Posted on: Friday, November 19, 2004

Sears, Kmart share riches-to-rags story

By Neil Irwin
Washington Post

In the early 1980s, Sears and Kmart were American retail giants, with gobs of money, huge portfolios of real estate and loyal customer bases that should have made them fast-growing fulfillers of Americans' insatiable demand for more stuff.

Since then, almost everything has gone wrong for the two companies. American retail has been transformed in the past 20 years, and two of the biggest losers in that transformation were Sears and Kmart.

Now Sears, Roebuck and Co. and Kmart Holding Corp., which announced an $11 billion merger agreement this week, are hoping that by joining together, they can overcome the decades of strategic missteps that have turned the two former retail innovators into also-rans.

Had it played its cards right, retail analysts say, Kmart could have been the dominant global retailer that Wal-Mart Stores Inc. has become — instead of a company emerging from bankruptcy with an uncertain future. Sears, meanwhile, with its century-long history as a stalwart of American capitalism, was too trapped by its business model selling goods at huge malls to adapt to consumers who, by the 1980s, wanted products cheaper, quicker and closer to home.

The result: In 2003, Sears and Kmart had a combined $71 billion in net sales — $5 billion less than in 1988. In that time, Wal-Mart's net sales rose from $16 billion to $230 billion.

"When you fight from a defensive mode, you're never going to win," said Gary Ruffing, a retail consultant with BBK Ltd. in Southfield, Mich., who was an executive of Kmart for 30 years ending in 2001. "To win in retail you have to be the aggressor, the one with the new idea and new concepts. Neither Kmart nor Sears did that. Neither company made the right moves to reposition themselves with where customers were going."
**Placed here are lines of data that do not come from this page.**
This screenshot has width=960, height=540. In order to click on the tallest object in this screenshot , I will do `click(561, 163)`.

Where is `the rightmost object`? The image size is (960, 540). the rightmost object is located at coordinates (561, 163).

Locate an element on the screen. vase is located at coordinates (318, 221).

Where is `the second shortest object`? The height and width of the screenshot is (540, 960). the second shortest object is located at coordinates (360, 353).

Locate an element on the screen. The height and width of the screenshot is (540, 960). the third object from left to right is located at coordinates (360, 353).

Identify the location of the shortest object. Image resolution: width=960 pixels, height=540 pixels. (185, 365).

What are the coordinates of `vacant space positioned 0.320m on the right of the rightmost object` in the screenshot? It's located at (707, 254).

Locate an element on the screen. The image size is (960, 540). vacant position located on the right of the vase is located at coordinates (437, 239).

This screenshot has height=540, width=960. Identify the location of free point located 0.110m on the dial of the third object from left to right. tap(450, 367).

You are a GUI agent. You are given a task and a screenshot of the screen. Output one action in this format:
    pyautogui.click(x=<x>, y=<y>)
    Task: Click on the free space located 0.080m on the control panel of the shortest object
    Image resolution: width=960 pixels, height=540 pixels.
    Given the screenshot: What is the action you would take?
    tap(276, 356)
The two companies' histories are quite different, but they share common threads. Sears, Roebuck was founded when Richard W. Sears and Alvah C. Roebuck teamed up to make watches in 1887. They eventually transformed American retail by selling virtually everything that could be bought to rural Americans by mail-order catalog.

The company successfully adapted to the next retail waves, starting to build department stores in the late 1920s and in the middle of the 20th century anchoring malls nationwide.

By the 1980s, though, the limits of that strategy were becoming apparent. Americans started spending more of their retail dollars at discounters, like Kmart, that operated out of "big box" stores that were more convenient to drive to and easier to get in and out of. Sears continues to have strong lines of business selling Craftsman tools, home appliances and other products for which consumers expect strong service. But for routine household goods and clothing, customers prefer the deep discounts at big boxes or higher quality at more upscale department stores and specialty shops.

"More women work today and they have less time to shop, and so the frequency of visits to regional malls has been declining," said John C. Melaniphy III, executive president of retail consultancy Melaniphy & Associates in Chicago. "Consumers who used to shop at Sears have the option of Wal-Mart and Target. The consumers are voting with their feet and dollars."

The impact on Sears' growth is apparent. In 1970, there were 870 Sears stores, a Kmart executive said in a conference call with investors Wednesday. After 34 years of opening and closing stores and strong U.S. economic growth, the number of stores is unchanged.